Il y eut un faible râle, très court :

– Elle est morte ! déclara le médecin.

L’horreur paralysait Sabine ; elle avait les yeux pleins de larmes. Meyral chuchota à l’oreille de Langre :

– Il faut rentrer au plus tôt. Je crains la contagion mentale.

Avant que le petit groupe eût tourné le coin de la rue du Sommerard, on put voir encore un vieillard qui s’évanouissait devant le café Vachette et une fillette inanimée dans les bras d’un artisan. Langre avait saisi la main de Sabine ; Meyral portait un des enfants ; et les servantes marchaient à grands pas. Dans la rue Saint-Jacques, presque déserte, les passants ne flânaient plus ; tous se hâtaient de gagner leur abri ; on voyait, dans le ciel fauve, rougir sinistrement le soleil.

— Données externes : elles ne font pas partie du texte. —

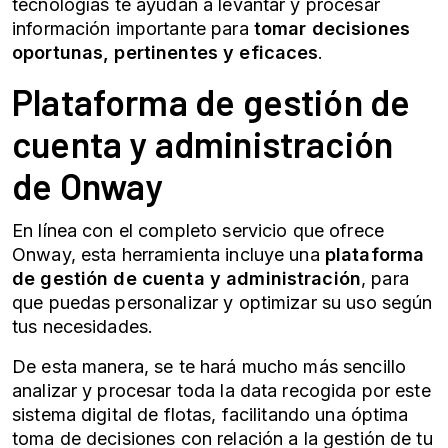
tecnologías te ayudan a levantar y procesar
información importante para
tomar decisiones
oportunas, pertinentes y eficaces
.
Plataforma de gestión de
cuenta y administración
de Onway
En línea con el completo servicio que ofrece
Onway, esta herramienta incluye una
plataforma
de gestión de cuenta y administración
, para
que puedas personalizar y optimizar su uso según
tus necesidades.
De esta manera, se te hará mucho más sencillo
analizar y procesar toda la data recogida por este
sistema digital de flotas, facilitando una óptima
toma de decisiones con relación a la gestión de tu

La route parut interminable, une fatigue croissante appesantissait la marche et l’angoisse eût été affreuse, si la faculté de souffrir n’avait été singulièrement réduite :

– Enfin ! soupira Langre, lorsqu’il se vit devant sa porte.

Il poussa vivement Sabine car, là-bas, il discernait des hommes qui emportaient un corps inerte… Trois minutes plus tard, ils se trouvèrent réunis dans la petite patrie des chambres. Douceur du refuge ! L’immense péril cessait d’être perceptible ; ils se rapprochaient, ils cherchaient comme des enfants cette sécurité qui vient d’être ensemble, dans le même nid, au sein des éléments mystérieux.

Cela ne dura point. Un grand malaise faisait frissonner leur faiblesse ; ils s’effrayaient de leurs faces où la pâleur prenait des teintes cuivreuses, où le secret de l’heure inscrivait ses menaces.

Furtivement, Meyral s’était dirigé vers une des grandes tables du laboratoire ; Langre le suivit :

– Le vert décroît ! fit le jeune homme à voix basse.

– Chose peut-être aussi grave, répondit Langre sur le même ton, la température baisse – il semble que l’éclat du rouge ait cessé de s’accroître. Il n’y a plus compensation

– Un degré – ce n’est guère, et cela peut tenir à des causes normales. Quant à l’éclat du rouge, s’il est resté stationnaire dans la région élevée, il s’est accru dans le voisinage de l’infrarouge. Il semble même… oui, il semble que la région se soit légèrement élargie…

Ils mesurèrent la largeur de la bande rouge au micromètre :

– Elle s’est élargie.

– C’est encore une manière de compensation ! fit amèrement le vieillard.